Uwe Boll announces his retirement from filmmaking
Where do you go when you’ve reached the top of your profession? How does one reconcile the attainment of the highest peaks of your skill set with the realization that you still have time left on this Earth? We now have the answer, at least if your skill set is “making movies so shitty, even bad movie aficionados take a hard pass.” In a new interview with Toronto Metro, Uwe Boll announces he’s officially done making movies, thanks to a completely unfair state of affairs in which the international market has tanked, combined with his general inability to make anything someone wants to put in front of their eyes.
“The market is dead,” says the man whose contributions to 99-cent bargain bins probably accounts for at least 20 percent of that death. “You don’t make any money anymore on movies because the DVD and Blu-ray market worldwide has dropped 80 per cent in the last three years. That is the real reason; I just cannot afford to make movies.” Strangely, the opinions of the German investors who gave the director money to lose for tax write-off purposes do not seem to be taken into account by this assessment of the market, even though it would presumably only aid their money-losing plans.
But perhaps that’s because Boll swears he’s been making films only on his own dime for the past decade. “I’ve been using my money since 2005 and if I hadn’t made the stupid video-game-based movies I would never have amalgamated the capital so I could say, “Let’s make the Darfur movie,’” a reference to his well-thought-out film in which he had actual rape survivors reenact their experiences on camera. “I don’t need a Ferrari, I don’t need a yacht. I invested in my own movies and I lost money.” It’s a slightly different stance from the man who only a year ago was telling everyone to “go fuck themselves,” promoting his belief that “We have to fucking kill the rich,” and simultaneously bragging he has “enough money to play golf ’til I’m dead.”

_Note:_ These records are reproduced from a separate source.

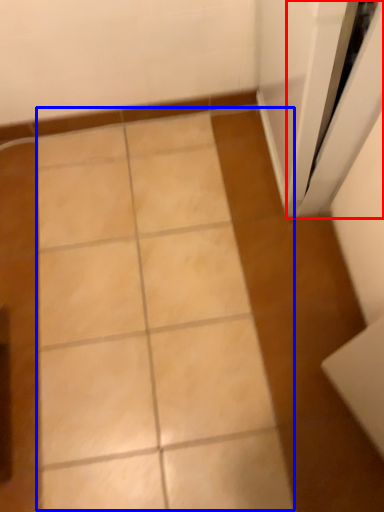 Question: Which point is closer to the camera, screen door (highlighted by a red box) or ceramic tile (highlighted by a blue box)?

Choices:
 (A) screen door
 (B) ceramic tile

Answer: (A) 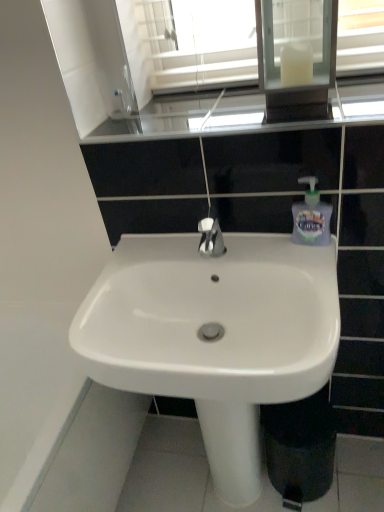 Question: Is white glass medicine cabinet at upper center shorter than glossy glass window sill at upper center?

Choices:
 (A) yes
 (B) no

Answer: (B)

Question: From the image's perspective, is white glass medicine cabinet at upper center under glossy glass window sill at upper center?

Choices:
 (A) yes
 (B) no

Answer: (B)

Question: Is white glass medicine cabinet at upper center outside of glossy glass window sill at upper center?

Choices:
 (A) yes
 (B) no

Answer: (A)

Question: Is white glass medicine cabinet at upper center to the right of glossy glass window sill at upper center from the viewer's perspective?

Choices:
 (A) yes
 (B) no

Answer: (A)

Question: Is glossy glass window sill at upper center surrounded by white glass medicine cabinet at upper center?

Choices:
 (A) yes
 (B) no

Answer: (B)

Question: Is translucent plastic soap dispenser at right bigger or smaller than white glossy sink at center?

Choices:
 (A) big
 (B) small

Answer: (B)

Question: Relative to white glossy sink at center, is translucent plastic soap dispenser at right in front or behind?

Choices:
 (A) behind
 (B) front

Answer: (A)

Question: Is point (306, 202) closer or farther from the camera than point (147, 305)?

Choices:
 (A) closer
 (B) farther

Answer: (A)

Question: Is translucent plastic soap dispenser at right spatially inside white glossy sink at center, or outside of it?

Choices:
 (A) outside
 (B) inside

Answer: (A)

Question: Is translucent plastic soap dispenser at right wider or thinner than glossy glass window sill at upper center?

Choices:
 (A) thin
 (B) wide

Answer: (A)

Question: Considering the positions of point (327, 236) and point (253, 98), is point (327, 236) closer or farther from the camera than point (253, 98)?

Choices:
 (A) closer
 (B) farther

Answer: (A)

Question: From the image's perspective, is translucent plastic soap dispenser at right above or below glossy glass window sill at upper center?

Choices:
 (A) below
 (B) above

Answer: (A)

Question: From a real-world perspective, relative to glossy glass window sill at upper center, is translucent plastic soap dispenser at right vertically above or below?

Choices:
 (A) below
 (B) above

Answer: (A)

Question: Looking at their shapes, would you say glossy glass window sill at upper center is wider or thinner than white glass medicine cabinet at upper center?

Choices:
 (A) thin
 (B) wide

Answer: (B)

Question: In the image, is glossy glass window sill at upper center on the left side or the right side of white glass medicine cabinet at upper center?

Choices:
 (A) right
 (B) left

Answer: (B) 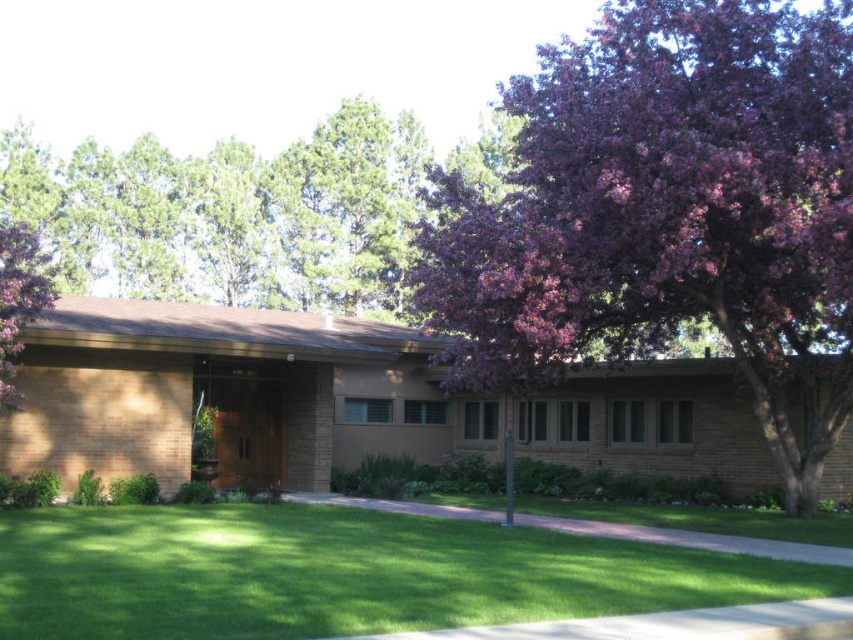 You are a landscape architect designing a garden for this house. You need to place a large statue that requires a space larger than the green grass at lower center. Can the purple leafy tree at upper right accommodate the statue?

The purple leafy tree at upper right is bigger than the green grass at lower center. Therefore, the space under the purple leafy tree at upper right can accommodate the statue since it has a larger area available.

You are a drone operator trying to capture a photo of the green leafy tree at upper center from above. The house is at the bottom of the image. What direction should you fly your drone to get the best shot?

The green leafy tree at upper center is located at point [231,214], so you should fly your drone upwards from the house to capture it from above. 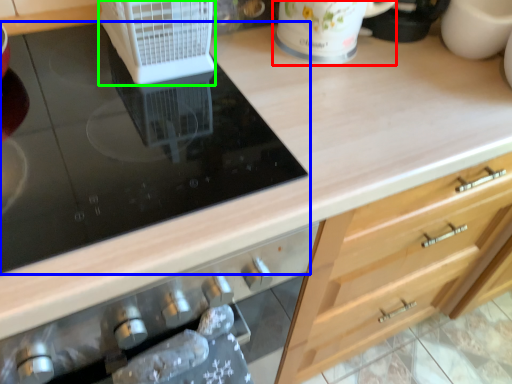 Question: Which is farther away from mug (highlighted by a red box)? gas stove (highlighted by a blue box) or kitchen appliance (highlighted by a green box)?

Choices:
 (A) gas stove
 (B) kitchen appliance

Answer: (A) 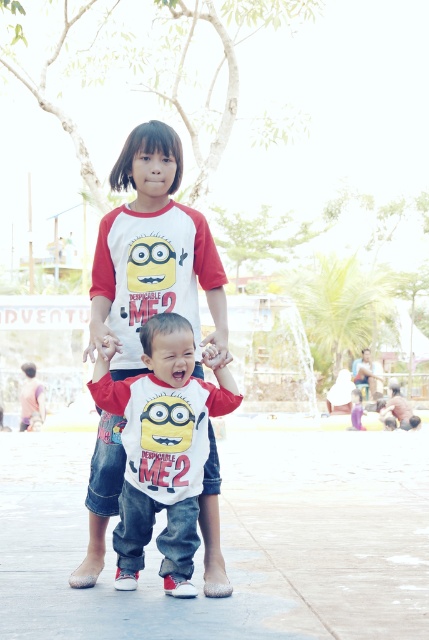 Question: Does concrete at center come in front of white matte shirt at center?

Choices:
 (A) no
 (B) yes

Answer: (B)

Question: Among these points, which one is farthest from the camera?

Choices:
 (A) (199, 397)
 (B) (392, 636)

Answer: (A)

Question: Does concrete at center appear under white matte shirt at center?

Choices:
 (A) no
 (B) yes

Answer: (B)

Question: Which point is farther to the camera?

Choices:
 (A) white matte shirt at center
 (B) concrete at center

Answer: (A)

Question: Does concrete at center appear on the right side of white matte shirt at center?

Choices:
 (A) no
 (B) yes

Answer: (A)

Still, this means we’re only left with the efforts of Tom Six to provide cinematic experiences no one wants to look at. (Whither now, O human centipede?) But at least it will force people to reevaluate his work and make a more positive assessment, he thinks, just like how we now all agree what a great President George W. Bush was. “Now when I don’t make any more movies, maybe they’ll find the time to actually watch the movies, starting with Postal in 2005, the movies of the last ten years. They will see they were a lot of very interesting movies and a lot of movies that I think made sense and said a point about things.” Indeed, anyone who gave his films bad reviews will be forced to take a long hard look in the mirror, and admit to themselves that, yes, Uwe Boll’s movies had a point.